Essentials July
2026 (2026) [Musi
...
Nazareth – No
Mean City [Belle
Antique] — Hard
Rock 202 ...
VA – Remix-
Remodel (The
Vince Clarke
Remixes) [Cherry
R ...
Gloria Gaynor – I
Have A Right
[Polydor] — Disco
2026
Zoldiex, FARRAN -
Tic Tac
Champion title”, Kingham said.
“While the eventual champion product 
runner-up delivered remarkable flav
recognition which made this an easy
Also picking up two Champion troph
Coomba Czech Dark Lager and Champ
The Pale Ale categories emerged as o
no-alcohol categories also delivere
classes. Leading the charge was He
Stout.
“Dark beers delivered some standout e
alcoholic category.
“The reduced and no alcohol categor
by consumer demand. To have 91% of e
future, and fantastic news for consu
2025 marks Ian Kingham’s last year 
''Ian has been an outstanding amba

━━━━

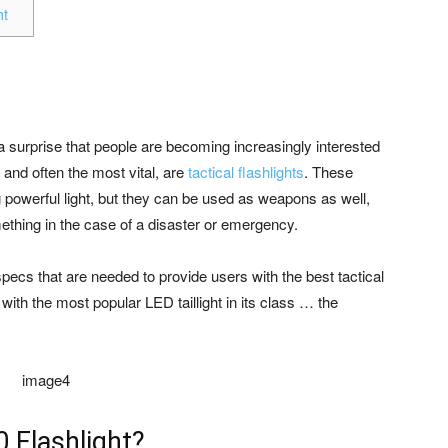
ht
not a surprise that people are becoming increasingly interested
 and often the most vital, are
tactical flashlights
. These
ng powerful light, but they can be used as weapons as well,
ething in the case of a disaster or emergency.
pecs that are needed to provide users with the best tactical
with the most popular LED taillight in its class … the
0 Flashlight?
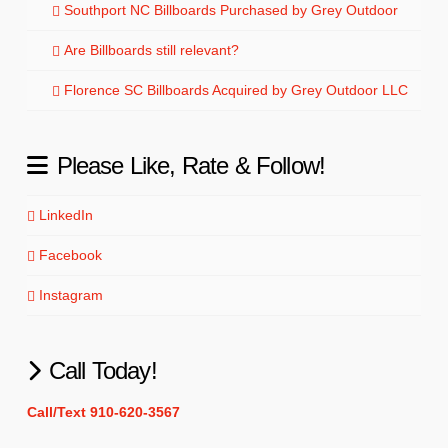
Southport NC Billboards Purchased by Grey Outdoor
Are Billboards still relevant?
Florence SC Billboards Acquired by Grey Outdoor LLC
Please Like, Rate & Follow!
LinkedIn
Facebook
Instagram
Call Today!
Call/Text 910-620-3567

━━━━

Problem requirements:
Repeat, character for character, the lines of the material above from the line with "Have A Right" through the line with "by consumer demand. To have 91% of e".

Answer to this problem:
Have A Right
[Polydor] — Disco
2026
Zoldiex, FARRAN -
Tic Tac
Champion title”, Kingham said.
“While the eventual champion product 
runner-up delivered remarkable flav
recognition which made this an easy
Also picking up two Champion troph
Coomba Czech Dark Lager and Champ
The Pale Ale categories emerged as o
no-alcohol categories also delivere
classes. Leading the charge was He
Stout.
“Dark beers delivered some standout e
alcoholic category.
“The reduced and no alcohol categor
by consumer demand. To have 91% of e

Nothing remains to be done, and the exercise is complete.